[Haskell-beginners] High precision doubles

Aaron MacDonald aaronjm at eastlink.ca
Wed Jun 24 22:10:45 EDT 2009


On 24-Jun-09, at 10:18 PM, Andrew Hunter wrote:
> More to the point, however: you don't want more precision.  Welcome to
> the world of numerical algorithms; floating point arithmetic is
> inherently inexact.  Get used to it.  For example, I'll bet your
> errors are caused by testing for equality against zero, and if I had
> to guess, you're probably trying to terminate a procedure when some
> value hits zero?  It's not going to; you need to introduce the concept
> of tolerances, and accept if |val| < tol.  This is a simplistic
> solution and not really right in most cases, but might help.  If you
> want more advice about how to handle floating-point inaccuracy, could
> you provide a program and what's going wrong?

What I'm specifically working on is a maze generator.  The generator  
is based on Prim's algorithm: starting with a graph containing a  
single node, I connect new nodes to existing nodes that are not  
surrounded yet until I've reached a specified number of nodes in the  
graph.

In my case, the maze is on a hexagonal grid.  There are no boundaries  
around the maze, so the generator may attach hexagonal cells, or  
nodes, from any side (I don't particularly care if the generator  
sometimes makes one long hallway).  Each hexagonal cell is represented  
in the graph as a co-ordinate representing the cell's centre.  I have  
a function that takes a co-ordinate and returns a list of co-ordinates  
representing the centres of the adjacent cells. Keeping track of the  
hexagons' positions is important because these mazes will be levels  
for a game I hope to somehow put together; the potions would be used  
for drawing the maze and for AI pathfinding.
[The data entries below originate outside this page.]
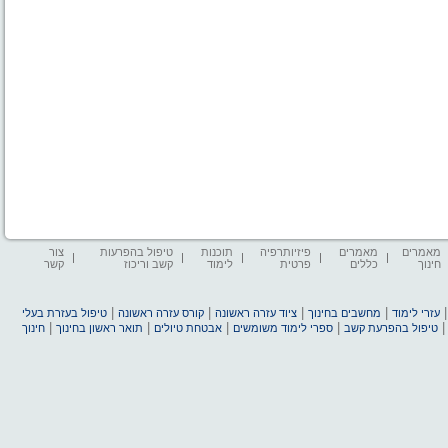
מאמרים
מאמרים
פיזיותרפיה
תוכנות
טיפול בהפרעות
צור
חינוך
כללים
פרטית
לימוד
קשב וריכוז
קשר
|
|
|
|
עזרי לימוד
מחשבים בחינוך
ציוד עזרה ראשונה
קורס עזרה ראשונה
טיפול בעזרת בעלי
|
|
|
|
טיפול בהפרעת קשב
ספרי לימוד משומשים
אבטחת טיולים
תואר ראשון בחינוך
חינוך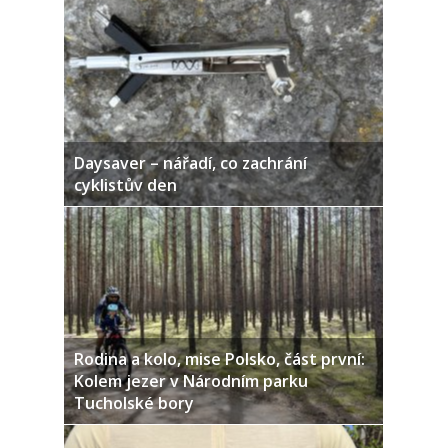
Daysaver – nářadí, co zachrání
cyklistův den
Rodina a kolo, mise Polsko, část první:
Kolem jezer v Národním parku
Tucholské bory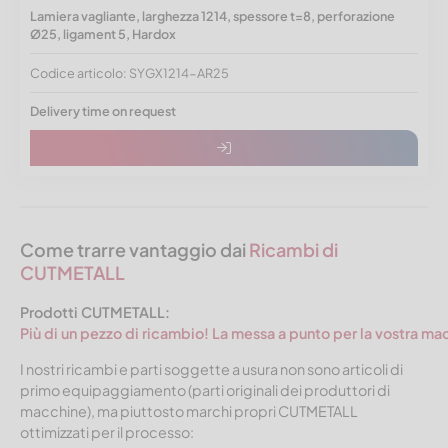
Lamiera vagliante, larghezza 1214, spessore t=8, perforazione
Ø25, ligament 5, Hardox
Codice articolo: SYGX1214-AR25
Delivery time on request
Come trarre vantaggio dai
Ricambi di
CUTMETALL
Prodotti CUTMETALL:
Più di un pezzo di ricambio! La messa a punto per la vostra ma
I nostri ricambi e parti soggette a usura non sono articoli di
primo equipaggiamento (parti originali dei produttori di
macchine), ma piuttosto marchi propri CUTMETALL
ottimizzati per il processo: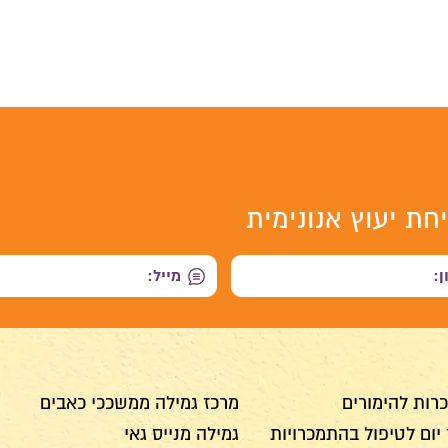
חת יעוץ אנונימית
רות להימורים
מרכז גמילה ממשככי כאבים
יום לטיפול בהתמכרויות
גמילה מנייס גאי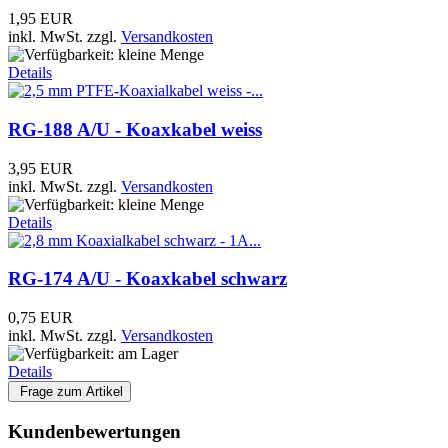
1,95 EUR
inkl. MwSt.
zzgl.
Versandkosten
Details
RG-188 A/U - Koaxkabel weiss
3,95 EUR
inkl. MwSt.
zzgl.
Versandkosten
Details
RG-174 A/U - Koaxkabel schwarz
0,75 EUR
inkl. MwSt.
zzgl.
Versandkosten
Details
Frage zum Artikel
Kundenbewertungen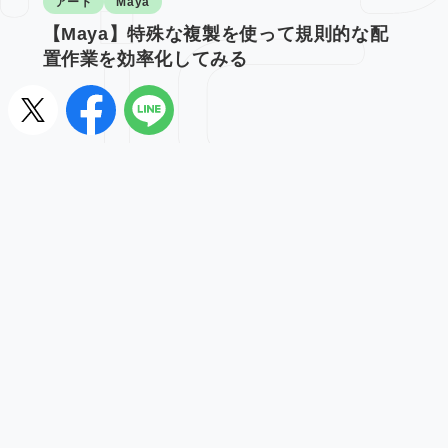
アート
Maya
【Maya】特殊な複製を使って規則的な配
置作業を効率化してみる
ポリシー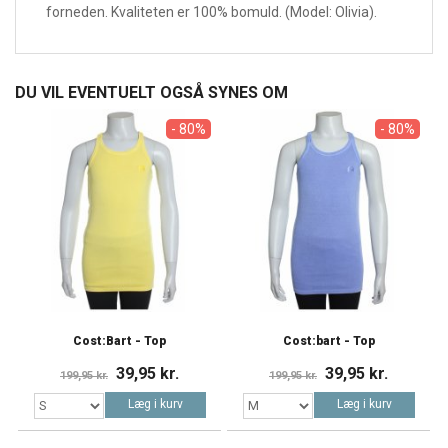
forneden. Kvaliteten er 100% bomuld. (Model: Olivia).
DU VIL EVENTUELT OGSÅ SYNES OM
- 80%
- 80%
Cost:Bart - Top
Cost:bart - Top
39,95 kr.
39,95 kr.
199,95 kr.
199,95 kr.
Læg i kurv
Læg i kurv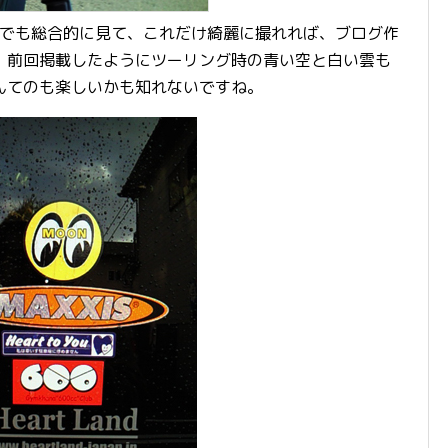
7。でも総合的に見て、これだけ綺麗に撮れれば、ブログ作
ね。前回掲載したようにツーリング時の青い空と白い雲も
んてのも楽しいかも知れないですね。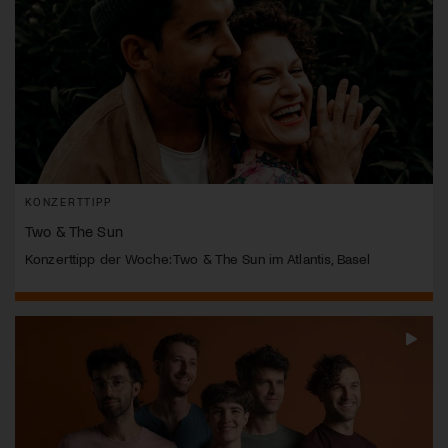
KONZERTTIPP
Two & The Sun
Konzerttipp der Woche: Two & The Sun im Atlantis, Basel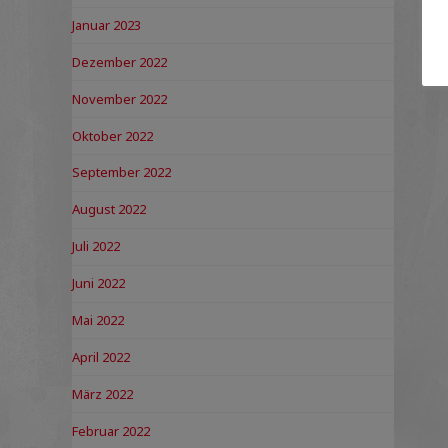
Januar 2023
Dezember 2022
November 2022
Oktober 2022
September 2022
August 2022
Juli 2022
Juni 2022
Mai 2022
April 2022
März 2022
Februar 2022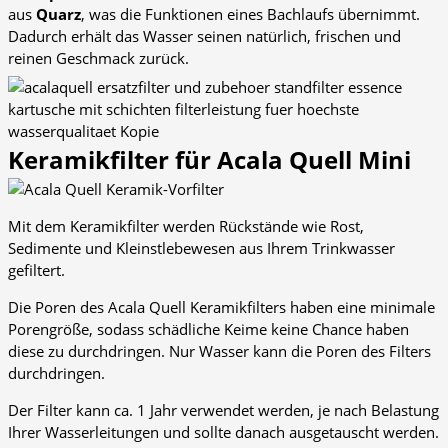
aus
Quarz
, was die Funktionen eines Bachlaufs übernimmt.
Dadurch erhält das Wasser seinen natürlich, frischen und
reinen Geschmack zurück.
Keramikfilter für Acala Quell Mini
Mit dem Keramikfilter werden Rückstände wie Rost,
Sedimente und Kleinstlebewesen aus Ihrem Trinkwasser
gefiltert.
Die Poren des Acala Quell Keramikfilters haben eine minimale
Porengröße, sodass schädliche Keime keine Chance haben
diese zu durchdringen. Nur Wasser kann die Poren des Filters
durchdringen.
Der Filter kann ca. 1 Jahr verwendet werden, je nach Belastung
Ihrer Wasserleitungen und sollte danach ausgetauscht werden.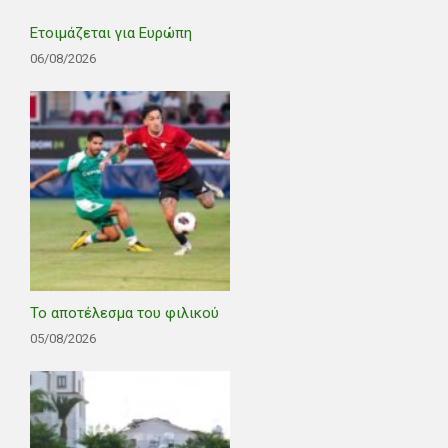
Ετοιμάζεται για Ευρώπη
06/08/2026
Το αποτέλεσμα του φιλικού
05/08/2026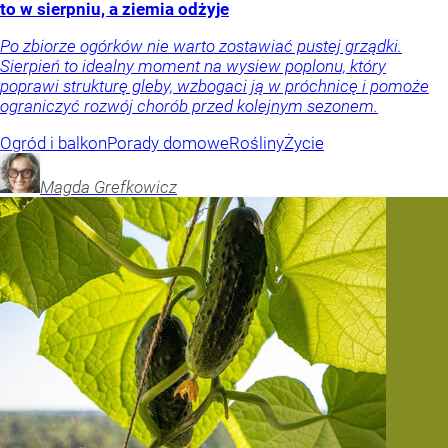
to w sierpniu, a ziemia odżyje
Po zbiorze ogórków nie warto zostawiać pustej grządki.
Sierpień to idealny moment na wysiew poplonu, który
poprawi strukturę gleby, wzbogaci ją w próchnicę i pomoże
ograniczyć rozwój chorób przed kolejnym sezonem.
Ogród i balkon
Porady domowe
Rośliny
Życie
Magda
Grefkowicz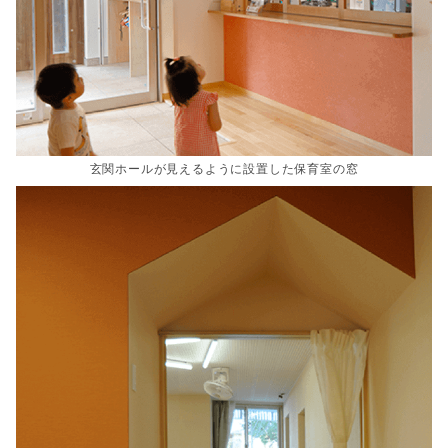
玄関ホールが見えるように設置した保育室の窓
When adding a new node/hex to the graph/maze, I pick an existing node  
and get all of its neighbour co-ordinates, filtering out co-ordinates  
that represent nodes already present in the graph. The problem is  
that, due to floating point errors, these co-ordinates are not be  
exact. If hex A has the co-ordinate for hex B in its list of adjacent  
hexes, hex B would not necessarily have the co-ordinate for hex A in  
its own list. Things get mismatched quickly.